*** Opening DATASET ***

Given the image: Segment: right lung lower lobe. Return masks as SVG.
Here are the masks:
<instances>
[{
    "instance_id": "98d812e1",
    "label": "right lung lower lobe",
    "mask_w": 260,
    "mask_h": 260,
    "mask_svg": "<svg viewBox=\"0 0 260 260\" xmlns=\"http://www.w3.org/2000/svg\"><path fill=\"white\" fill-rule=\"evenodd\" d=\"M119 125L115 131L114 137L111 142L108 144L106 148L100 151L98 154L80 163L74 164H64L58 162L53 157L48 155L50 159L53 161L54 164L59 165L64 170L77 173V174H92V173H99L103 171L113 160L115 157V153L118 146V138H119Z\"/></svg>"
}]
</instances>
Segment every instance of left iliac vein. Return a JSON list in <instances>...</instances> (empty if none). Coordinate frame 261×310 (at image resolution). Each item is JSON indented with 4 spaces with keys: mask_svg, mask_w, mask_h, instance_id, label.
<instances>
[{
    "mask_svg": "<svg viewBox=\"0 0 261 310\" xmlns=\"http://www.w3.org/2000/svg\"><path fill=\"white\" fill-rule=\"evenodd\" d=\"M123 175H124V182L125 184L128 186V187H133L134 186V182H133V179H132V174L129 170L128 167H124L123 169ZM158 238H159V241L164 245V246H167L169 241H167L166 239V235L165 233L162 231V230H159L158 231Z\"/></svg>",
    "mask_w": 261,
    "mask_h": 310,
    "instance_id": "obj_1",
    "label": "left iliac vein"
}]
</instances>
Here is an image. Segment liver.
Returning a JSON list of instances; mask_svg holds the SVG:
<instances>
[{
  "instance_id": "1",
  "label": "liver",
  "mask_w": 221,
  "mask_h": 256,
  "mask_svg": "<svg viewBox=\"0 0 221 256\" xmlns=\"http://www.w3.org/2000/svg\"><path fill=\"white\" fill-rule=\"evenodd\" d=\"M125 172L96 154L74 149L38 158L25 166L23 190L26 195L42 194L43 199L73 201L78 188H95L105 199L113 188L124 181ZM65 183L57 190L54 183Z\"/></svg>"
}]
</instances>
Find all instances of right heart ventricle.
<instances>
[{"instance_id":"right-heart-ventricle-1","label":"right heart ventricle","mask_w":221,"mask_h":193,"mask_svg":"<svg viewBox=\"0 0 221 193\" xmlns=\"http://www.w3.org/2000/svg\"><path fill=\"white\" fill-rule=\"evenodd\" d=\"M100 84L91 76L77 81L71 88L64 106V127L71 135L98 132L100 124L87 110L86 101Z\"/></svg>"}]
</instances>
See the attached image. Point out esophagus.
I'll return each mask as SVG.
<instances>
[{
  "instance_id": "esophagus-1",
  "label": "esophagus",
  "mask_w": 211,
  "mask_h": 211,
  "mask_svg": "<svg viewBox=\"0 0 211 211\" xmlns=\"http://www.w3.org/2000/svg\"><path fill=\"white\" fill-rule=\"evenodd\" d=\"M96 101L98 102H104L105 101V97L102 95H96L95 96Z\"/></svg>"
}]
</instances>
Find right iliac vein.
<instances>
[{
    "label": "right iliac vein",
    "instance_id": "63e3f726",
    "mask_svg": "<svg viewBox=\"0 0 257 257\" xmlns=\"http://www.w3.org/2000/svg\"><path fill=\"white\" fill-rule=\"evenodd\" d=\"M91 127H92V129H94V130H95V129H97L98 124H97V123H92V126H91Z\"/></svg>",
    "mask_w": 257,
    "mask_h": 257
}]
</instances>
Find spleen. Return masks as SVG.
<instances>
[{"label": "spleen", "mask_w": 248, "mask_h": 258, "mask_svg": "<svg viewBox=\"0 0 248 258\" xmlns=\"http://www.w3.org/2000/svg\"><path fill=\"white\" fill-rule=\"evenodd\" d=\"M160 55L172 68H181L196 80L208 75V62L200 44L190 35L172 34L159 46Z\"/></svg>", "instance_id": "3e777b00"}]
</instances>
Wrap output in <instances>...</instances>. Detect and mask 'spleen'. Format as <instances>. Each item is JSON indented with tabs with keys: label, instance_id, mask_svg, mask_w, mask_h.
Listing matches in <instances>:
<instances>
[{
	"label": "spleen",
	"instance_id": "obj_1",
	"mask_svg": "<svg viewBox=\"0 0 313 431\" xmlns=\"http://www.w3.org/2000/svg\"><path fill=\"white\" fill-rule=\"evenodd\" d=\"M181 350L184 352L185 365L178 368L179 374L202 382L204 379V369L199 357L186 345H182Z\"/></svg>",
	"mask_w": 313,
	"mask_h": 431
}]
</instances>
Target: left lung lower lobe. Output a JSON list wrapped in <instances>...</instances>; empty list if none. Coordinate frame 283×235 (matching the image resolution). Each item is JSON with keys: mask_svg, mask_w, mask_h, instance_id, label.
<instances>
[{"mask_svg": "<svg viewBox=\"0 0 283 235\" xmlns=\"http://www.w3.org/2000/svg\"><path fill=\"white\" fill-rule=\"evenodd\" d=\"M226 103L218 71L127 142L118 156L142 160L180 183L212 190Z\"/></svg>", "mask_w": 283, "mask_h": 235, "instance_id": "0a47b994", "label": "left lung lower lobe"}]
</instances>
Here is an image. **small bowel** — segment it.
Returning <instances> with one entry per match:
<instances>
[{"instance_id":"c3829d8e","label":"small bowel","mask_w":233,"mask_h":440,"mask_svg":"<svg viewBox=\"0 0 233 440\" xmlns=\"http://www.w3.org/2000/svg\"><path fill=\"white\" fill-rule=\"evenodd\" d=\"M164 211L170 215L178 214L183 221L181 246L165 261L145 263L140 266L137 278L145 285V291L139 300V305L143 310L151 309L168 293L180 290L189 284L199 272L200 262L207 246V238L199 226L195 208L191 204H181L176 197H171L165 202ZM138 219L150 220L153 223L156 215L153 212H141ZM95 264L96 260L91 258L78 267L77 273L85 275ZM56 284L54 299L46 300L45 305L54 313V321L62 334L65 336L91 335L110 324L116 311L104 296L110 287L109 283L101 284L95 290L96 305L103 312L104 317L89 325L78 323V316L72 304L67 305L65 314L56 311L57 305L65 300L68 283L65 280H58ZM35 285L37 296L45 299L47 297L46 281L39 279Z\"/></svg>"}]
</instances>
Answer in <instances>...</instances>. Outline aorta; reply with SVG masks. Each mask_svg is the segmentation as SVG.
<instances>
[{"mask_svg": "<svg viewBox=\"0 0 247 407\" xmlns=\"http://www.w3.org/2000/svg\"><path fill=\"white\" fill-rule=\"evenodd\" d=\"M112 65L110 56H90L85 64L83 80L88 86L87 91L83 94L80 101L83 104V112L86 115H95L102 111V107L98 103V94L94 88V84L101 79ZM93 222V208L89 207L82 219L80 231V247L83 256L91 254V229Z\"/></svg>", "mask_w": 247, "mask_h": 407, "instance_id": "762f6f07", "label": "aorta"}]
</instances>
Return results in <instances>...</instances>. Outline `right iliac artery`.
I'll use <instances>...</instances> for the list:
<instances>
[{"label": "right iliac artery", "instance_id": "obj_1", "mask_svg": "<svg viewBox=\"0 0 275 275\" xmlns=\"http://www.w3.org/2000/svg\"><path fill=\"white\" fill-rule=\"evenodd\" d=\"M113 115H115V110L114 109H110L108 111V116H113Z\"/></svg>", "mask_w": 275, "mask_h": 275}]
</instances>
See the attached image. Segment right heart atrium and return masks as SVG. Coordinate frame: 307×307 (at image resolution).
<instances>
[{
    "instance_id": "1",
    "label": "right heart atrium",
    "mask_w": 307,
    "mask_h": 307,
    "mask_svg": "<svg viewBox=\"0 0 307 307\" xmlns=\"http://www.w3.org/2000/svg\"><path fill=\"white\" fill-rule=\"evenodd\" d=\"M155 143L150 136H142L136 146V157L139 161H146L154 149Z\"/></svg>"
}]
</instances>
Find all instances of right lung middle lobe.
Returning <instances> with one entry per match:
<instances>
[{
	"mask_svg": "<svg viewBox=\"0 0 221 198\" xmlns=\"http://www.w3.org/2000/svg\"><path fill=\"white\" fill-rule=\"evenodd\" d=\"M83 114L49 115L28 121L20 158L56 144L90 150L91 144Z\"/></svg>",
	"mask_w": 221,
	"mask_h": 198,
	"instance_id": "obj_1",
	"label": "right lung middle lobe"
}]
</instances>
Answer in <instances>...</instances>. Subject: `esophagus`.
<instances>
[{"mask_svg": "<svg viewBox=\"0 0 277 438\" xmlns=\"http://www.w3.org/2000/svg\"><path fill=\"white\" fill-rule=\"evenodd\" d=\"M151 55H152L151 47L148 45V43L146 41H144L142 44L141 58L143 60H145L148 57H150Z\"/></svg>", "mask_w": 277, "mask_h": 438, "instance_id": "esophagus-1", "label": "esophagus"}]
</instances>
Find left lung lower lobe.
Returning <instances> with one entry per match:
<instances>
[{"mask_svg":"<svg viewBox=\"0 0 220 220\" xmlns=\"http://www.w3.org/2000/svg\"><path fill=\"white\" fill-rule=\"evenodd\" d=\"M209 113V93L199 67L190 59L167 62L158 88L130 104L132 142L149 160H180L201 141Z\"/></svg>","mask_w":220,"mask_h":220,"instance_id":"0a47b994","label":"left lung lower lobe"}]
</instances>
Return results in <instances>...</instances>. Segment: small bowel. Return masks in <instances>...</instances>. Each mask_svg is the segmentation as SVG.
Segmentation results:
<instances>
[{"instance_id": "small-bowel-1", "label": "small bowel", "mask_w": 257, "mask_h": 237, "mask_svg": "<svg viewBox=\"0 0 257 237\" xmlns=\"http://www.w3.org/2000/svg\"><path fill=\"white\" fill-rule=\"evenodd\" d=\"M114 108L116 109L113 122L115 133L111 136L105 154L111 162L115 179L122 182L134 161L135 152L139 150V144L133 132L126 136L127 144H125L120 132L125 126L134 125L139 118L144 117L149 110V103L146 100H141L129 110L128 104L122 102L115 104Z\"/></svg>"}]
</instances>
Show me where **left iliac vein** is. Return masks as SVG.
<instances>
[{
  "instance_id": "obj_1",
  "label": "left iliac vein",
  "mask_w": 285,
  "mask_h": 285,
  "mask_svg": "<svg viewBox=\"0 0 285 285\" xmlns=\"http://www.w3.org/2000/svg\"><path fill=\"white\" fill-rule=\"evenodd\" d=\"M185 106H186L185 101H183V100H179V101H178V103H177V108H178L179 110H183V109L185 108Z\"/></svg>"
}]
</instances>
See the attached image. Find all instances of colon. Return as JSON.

*** Closing DATASET ***

* [INSTRUCTIONS FOR THE TASK] Set out exactly the lines from the one bearing "Find left lung lower lobe." through the end of the data, including both ends and omitting all others.

* [ANSWER TO THE EXERCISE]
Find left lung lower lobe.
Returning <instances> with one entry per match:
<instances>
[{"mask_svg":"<svg viewBox=\"0 0 220 220\" xmlns=\"http://www.w3.org/2000/svg\"><path fill=\"white\" fill-rule=\"evenodd\" d=\"M209 113V93L199 67L190 59L167 62L158 88L130 104L132 142L149 160H180L201 141Z\"/></svg>","mask_w":220,"mask_h":220,"instance_id":"0a47b994","label":"left lung lower lobe"}]
</instances>
Return results in <instances>...</instances>. Segment: small bowel. Return masks in <instances>...</instances>. Each mask_svg is the segmentation as SVG.
Segmentation results:
<instances>
[{"instance_id": "small-bowel-1", "label": "small bowel", "mask_w": 257, "mask_h": 237, "mask_svg": "<svg viewBox=\"0 0 257 237\" xmlns=\"http://www.w3.org/2000/svg\"><path fill=\"white\" fill-rule=\"evenodd\" d=\"M114 108L116 109L113 122L115 133L111 136L105 154L111 162L115 179L122 182L134 161L135 152L139 150V144L133 132L126 136L127 144H125L120 132L125 126L134 125L139 118L144 117L149 110V103L146 100H141L129 110L128 104L122 102L115 104Z\"/></svg>"}]
</instances>
Show me where **left iliac vein** is. Return masks as SVG.
<instances>
[{
  "instance_id": "obj_1",
  "label": "left iliac vein",
  "mask_w": 285,
  "mask_h": 285,
  "mask_svg": "<svg viewBox=\"0 0 285 285\" xmlns=\"http://www.w3.org/2000/svg\"><path fill=\"white\" fill-rule=\"evenodd\" d=\"M185 106H186L185 101H183V100H179V101H178V103H177V108H178L179 110H183V109L185 108Z\"/></svg>"
}]
</instances>
See the attached image. Find all instances of colon. Return as JSON.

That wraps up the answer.